Desports 4 Spécial Coupe du Monde
Desports 4 Spécial Coupe du Monde, Olivier Guez, Bernard Chambaz, Adrien Bosc, Pierre-Louis Basse, Benoît Heimermann, Bernard Comment, et beaucoup d’autres, Ed. du Sous-sol, mai 2014, 196 pages, 17 €
Edition: Editions du Sous-Sol
« A 16h34, à la 79e minute de la rencontre, Alcides Ghiggia, l’ailier uruguayen, déboule, excentré. Il a éliminé Bigote, son vis-à-vis, et s’en va chercher la tête ou le pied de Schiaffino. Comme sur le premier but de la Celeste, Barbosa l’anticipe, légèrement avancé, oui, Barbosa anticipe le centre, il ne ferme pas bien l’angle de son but, Ghiggia l’a vu, tire, Barbosa se détend mais trop tard, la balle lui échappe, l’Uruguay marque. La Celeste même au score et le Brésil ne la rattrapera jamais, il va perdre « la Finale » ! (Le gardien maudit, Olivier Guez).
Comme la littérature, le football est affaire de détente et d’anticipation.
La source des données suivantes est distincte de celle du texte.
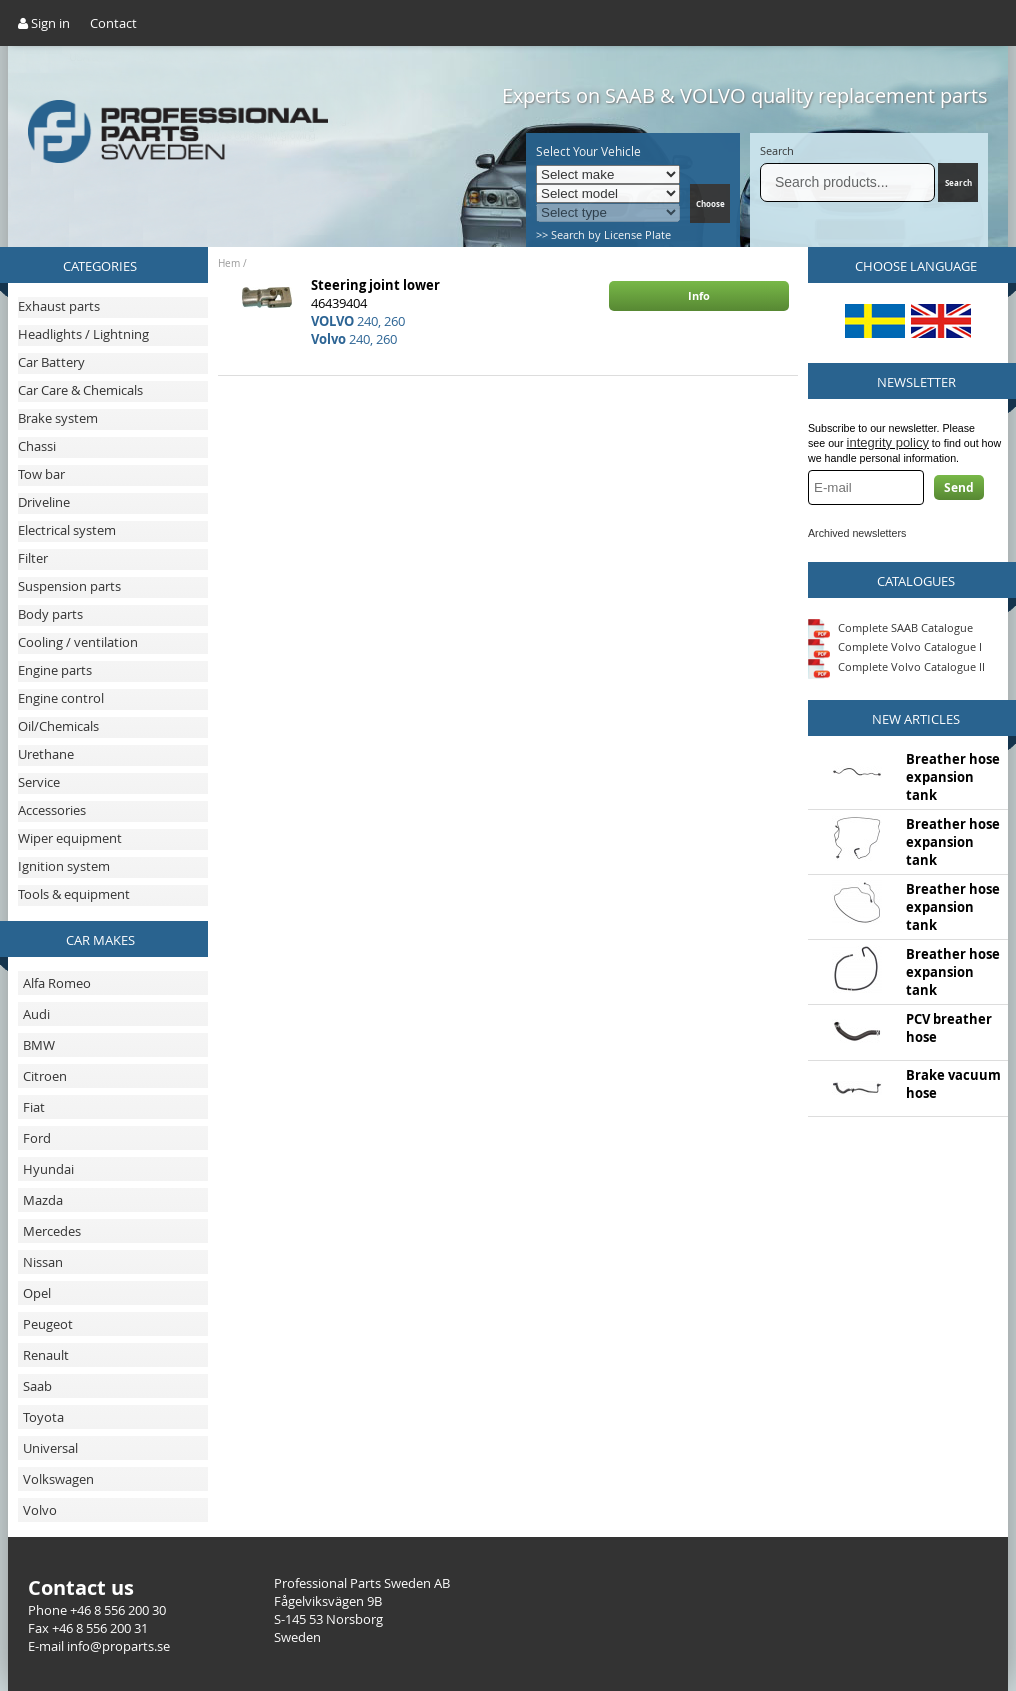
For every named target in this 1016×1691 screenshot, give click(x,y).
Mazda (43, 1200)
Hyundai (48, 1169)
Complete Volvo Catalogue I (895, 646)
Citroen (45, 1076)
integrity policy (888, 442)
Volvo (40, 1510)
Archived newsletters (857, 533)
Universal (50, 1448)
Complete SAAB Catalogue (905, 626)
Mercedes (52, 1231)
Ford (37, 1138)
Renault (46, 1355)
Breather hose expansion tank (953, 777)
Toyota (43, 1417)
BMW (39, 1045)
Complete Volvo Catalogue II (896, 666)
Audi (36, 1014)
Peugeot (48, 1324)
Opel (37, 1293)
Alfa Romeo (57, 983)
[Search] (847, 182)
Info (699, 295)
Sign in (44, 23)
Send (959, 487)
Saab (37, 1386)
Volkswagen (58, 1479)
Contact (113, 23)
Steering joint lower (375, 285)
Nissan (43, 1262)
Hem (229, 263)
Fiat (34, 1107)
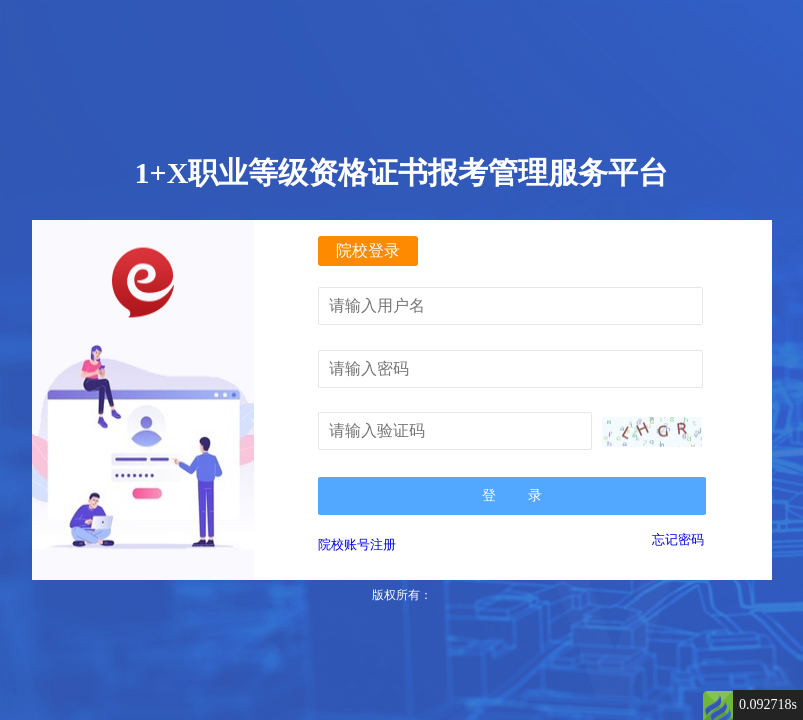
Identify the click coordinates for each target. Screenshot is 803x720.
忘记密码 (678, 539)
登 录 (512, 495)
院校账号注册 (357, 544)
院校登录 (368, 250)
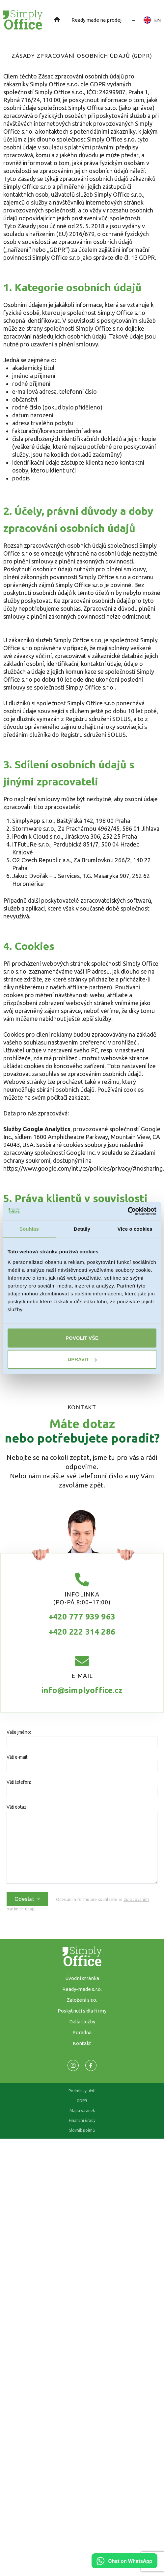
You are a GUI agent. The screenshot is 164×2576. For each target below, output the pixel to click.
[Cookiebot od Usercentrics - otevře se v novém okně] (127, 1211)
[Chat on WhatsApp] (124, 2566)
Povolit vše (82, 1337)
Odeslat (27, 1899)
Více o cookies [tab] (135, 1229)
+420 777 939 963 (82, 1616)
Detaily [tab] (82, 1229)
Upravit (82, 1359)
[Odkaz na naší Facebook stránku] (73, 2065)
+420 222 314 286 (82, 1631)
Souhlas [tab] (29, 1229)
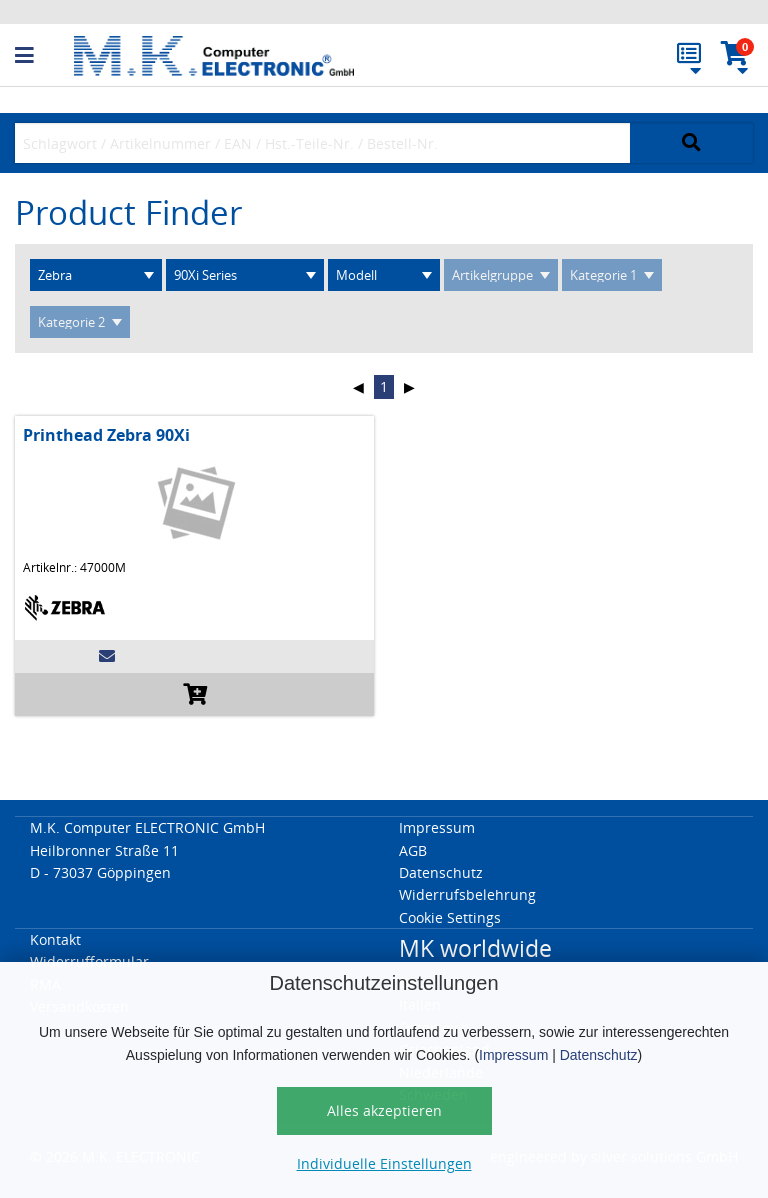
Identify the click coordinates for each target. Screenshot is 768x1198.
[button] (44, 56)
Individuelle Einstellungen (384, 1163)
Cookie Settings (450, 917)
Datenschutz (599, 1055)
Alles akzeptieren (384, 1110)
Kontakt (55, 939)
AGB (413, 850)
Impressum (513, 1055)
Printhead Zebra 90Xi (106, 435)
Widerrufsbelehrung (467, 894)
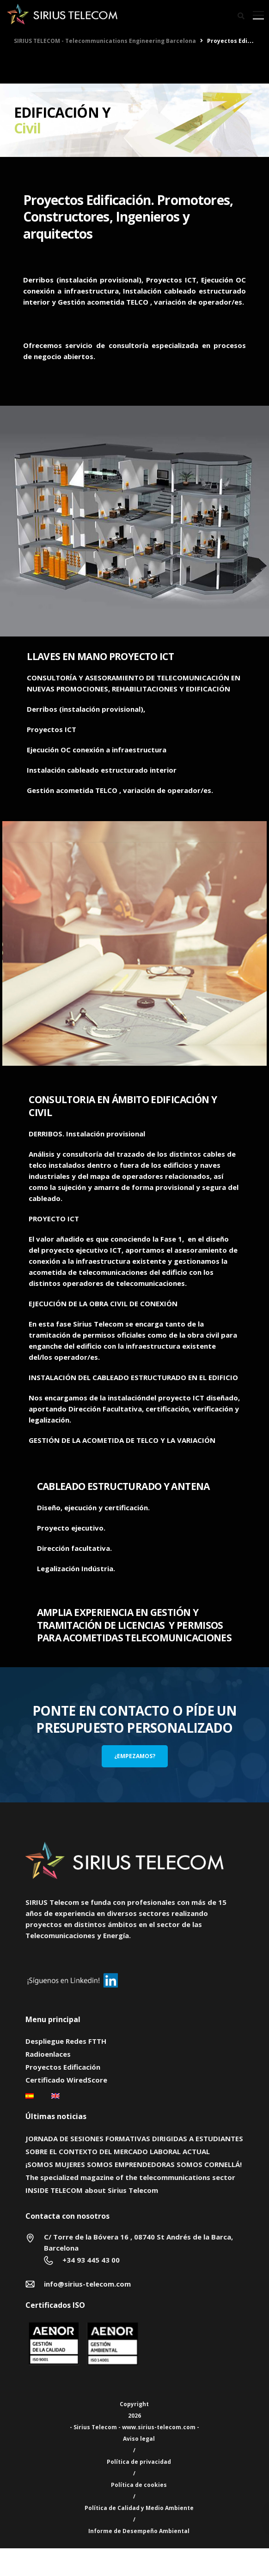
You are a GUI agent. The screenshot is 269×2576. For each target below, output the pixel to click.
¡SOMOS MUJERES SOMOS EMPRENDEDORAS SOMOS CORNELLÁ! (133, 2164)
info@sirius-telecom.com (87, 2283)
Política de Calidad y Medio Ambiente (139, 2508)
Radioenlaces (48, 2054)
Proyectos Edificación (62, 2067)
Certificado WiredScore (66, 2079)
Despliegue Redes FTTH (65, 2041)
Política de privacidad (139, 2462)
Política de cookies (139, 2485)
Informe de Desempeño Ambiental (139, 2531)
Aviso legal (139, 2439)
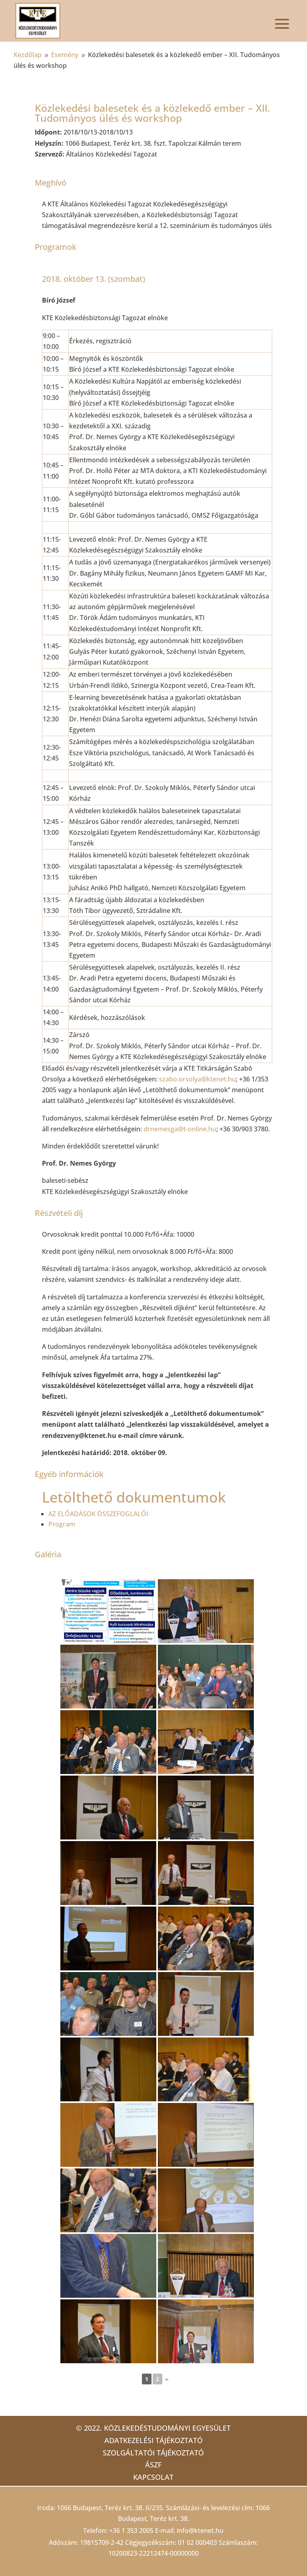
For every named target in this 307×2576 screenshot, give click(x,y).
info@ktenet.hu (200, 2530)
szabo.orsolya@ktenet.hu (197, 1079)
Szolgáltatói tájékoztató (153, 2452)
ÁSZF (153, 2464)
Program (61, 1524)
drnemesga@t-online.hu (180, 1129)
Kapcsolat (153, 2477)
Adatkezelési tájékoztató (153, 2440)
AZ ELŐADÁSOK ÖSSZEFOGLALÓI (98, 1513)
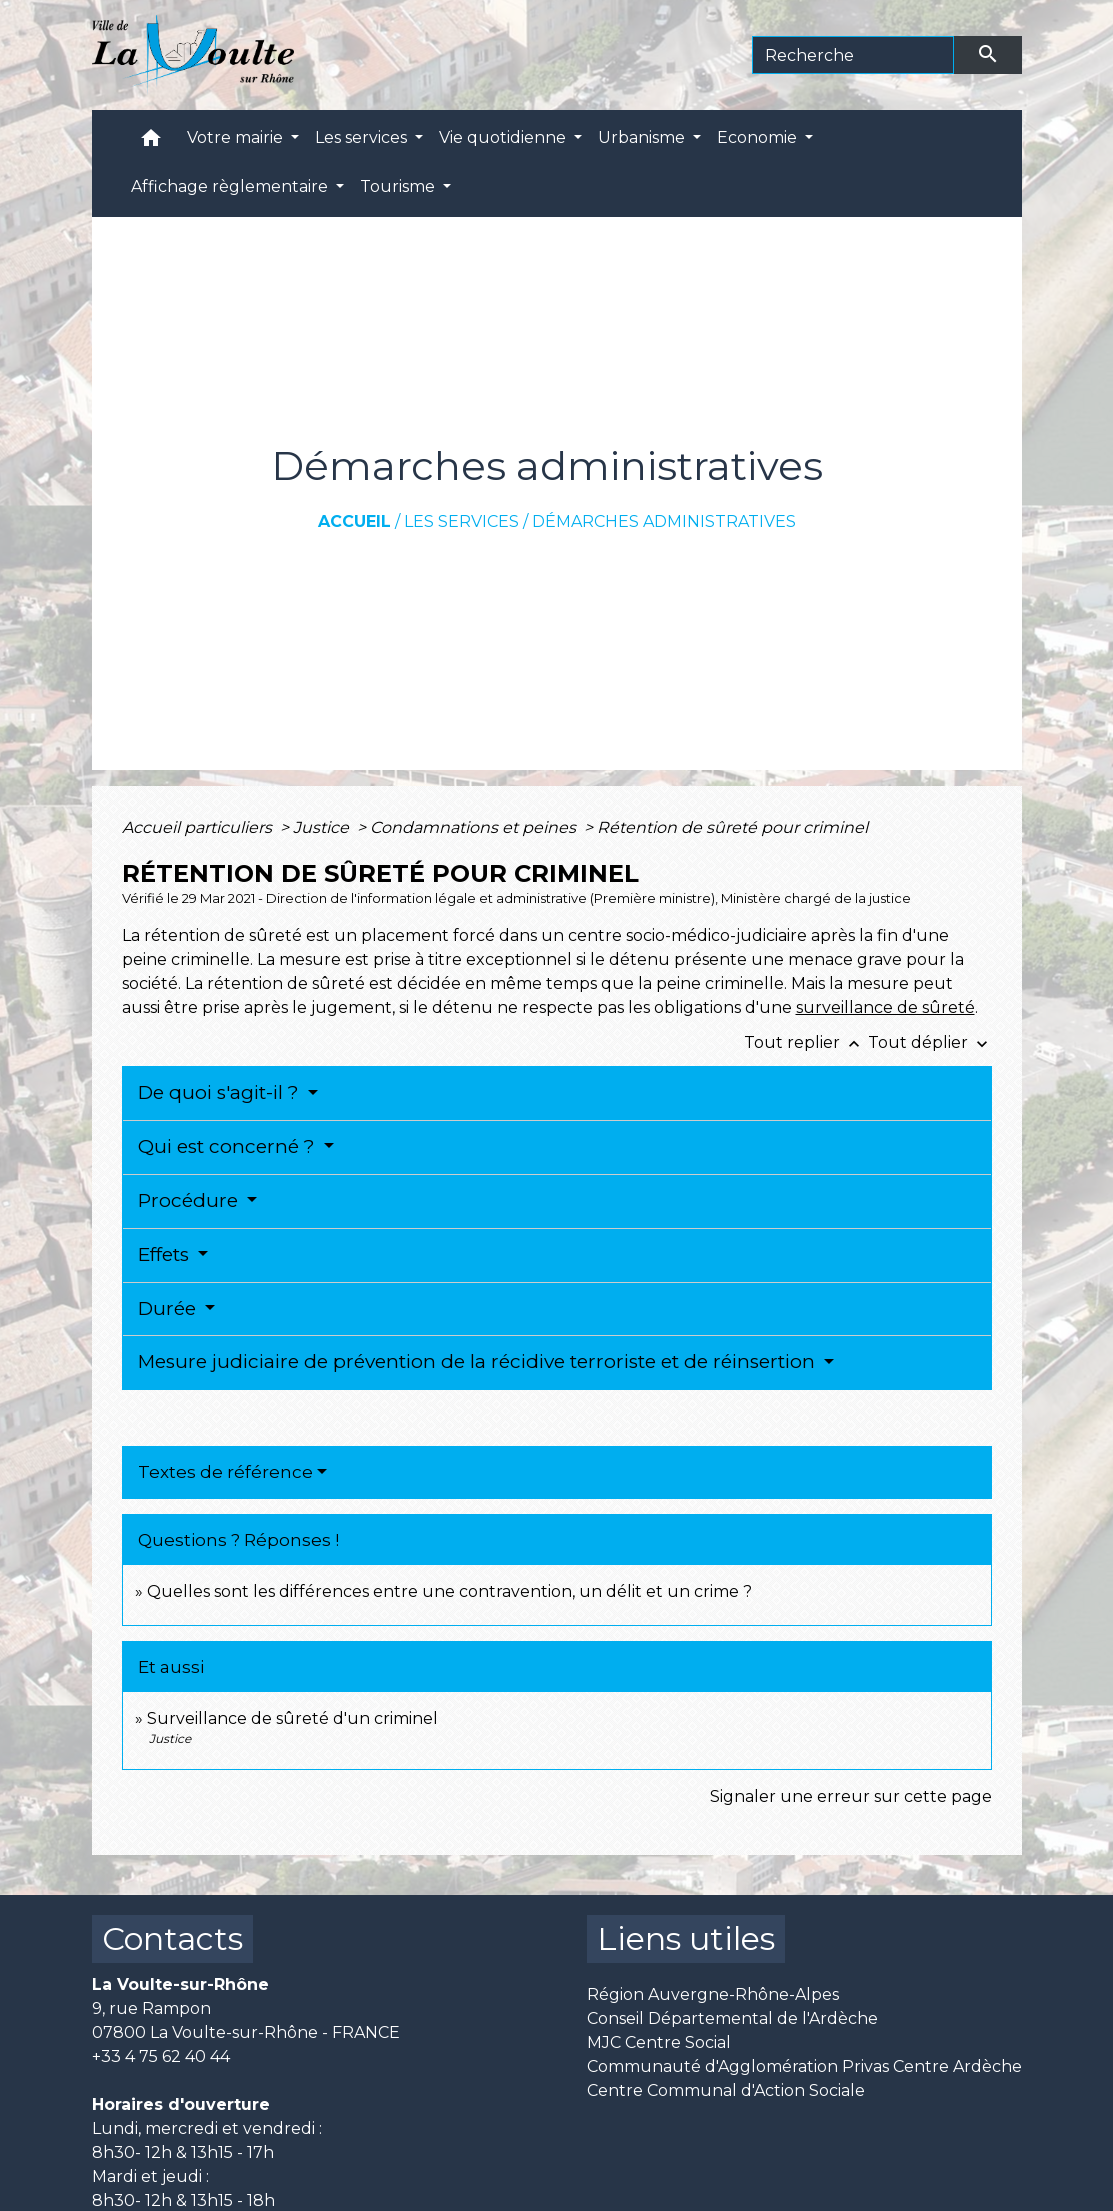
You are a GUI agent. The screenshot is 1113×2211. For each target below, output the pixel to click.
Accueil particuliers (199, 827)
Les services (461, 521)
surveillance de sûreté (885, 1007)
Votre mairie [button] (237, 137)
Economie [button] (759, 137)
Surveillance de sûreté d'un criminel (292, 1718)
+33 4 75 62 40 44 (161, 2056)
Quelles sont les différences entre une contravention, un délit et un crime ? (449, 1591)
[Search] (853, 55)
Il faut bien fermer l’angle de son but pour éviter que la phrase lancée à vive allure ne finisse dans le filet. Comme la littérature, le football est affaire de stratégie, on occupe le terrain ou on semble se découvrir, mais c’est une ruse chinoise, les attaquants sont en place, mais un milieu jaillit comme un haïku, pied droit, pied gauche, déhanchement, retour sur le droit et exclamation finale, la clameur se poursuit longtemps en suspension comme chez Céline.
« Entre ciel et terre, sur l’herbe rouge ou bleue, une tonne de muscles voltige en plein oubli de soi, avec toute la présence que cela requiert en toute invraisemblance. Quelle joie, René, quelle joie ! » (Nicolas de Staël à René Char).
Comme le football, la peinture est affaire de détente et d’inspiration. Le mouvement inspire le mouvement, à condition d’entendre et de voir ce qui se joue sur la pelouse et sur la toile. Nicolas de Staël voit le hasard et celui-ci le lui rend bien. Ses Footballeurs en témoignent, c’est un Prince foudroyé chez les Princes du Parc.
« Le 21 novembre 1973, dix mille spectateurs assistent à cette partie sans adversaire, le match, propagande de la dictature militaire, se veut une célébration de la victoire et la qualification. Autour du terrain, les soldats surveillent les joueurs et le public, la mascarade officielle ne doit souffrir d’aucune sorte de contestation. Et ainsi, onze joueurs se retrouvent à arpenter seuls le terrain jusqu’à ce que Francisco Chamaco Valdès, buteur du club Colo-Colo, aille marquer l’unique but de la rencontre » (Le jour où Pinochet a assassiné le football, Adrien Bosc).
Football et littérature, imaginons Père Ubu à l’Estadio Nacional de Santiago du Chili, Merdre, le foot : 1973, l’URSS offre au Chili une qualification pour le Mondial sur tapis vert, l’équipe adverse ne s’est pas déplacée, deux mois plus tôt un militaire amateur de Ray Ban renversait le gouvernement d’Allende. Point d’esquive, de dribble, de débordement, de petit ou de grand pont, mais un mauvais roman national. On joue pour de faux comme disent les enfants, mais on torture et on meurt pour de vrai dans les tribunes et les vestiaires. Ji tou tue au moyen du croc à merdre et du couteau à figure.
« A Kyoto, il est un sanctuaire – le Shimogamo Shrine – où l’on croise d’antiques officiants affublés de robes à parements multicolores. Chaque mois de janvier, une poignée d’entre eux s’adonnent à des parties de kemari hajime avec une balle en peau de daim de vingt-quatre centimètres de diamètre qu’ils sont tenus de se renvoyer de leur seul pied droit sans que jamais celle-ci ne touche terre. Le terrain ne dépasse pas quelques mètres carrés, mais chacune de ses quatre extrémités est marquée par un arbre distinct : pin, saule, cerisier, érable. Une archiviste aurait trouvé trace d’une partie de cet ancêtre du football au XIIe siècle et noté qu’une balle avait été anoblie à la même époque pour avoir rebondi cent fois sans discontinuer » (La force du prophète, Benoît Heimermann).
Comme en littérature, en football rien n’est jamais gagné, un but peut en cacher un autre, une phrase tout renverser, un mauvais geste comme une faute de style se payer comptant. Il ne suffit pas de croire que ce que l’on vient d’écrire est un pur bijou, ou que la brillante attaque décisive que l’on a menée marquera son temps, il ne suffit pas de le croire, mais cela porte chance.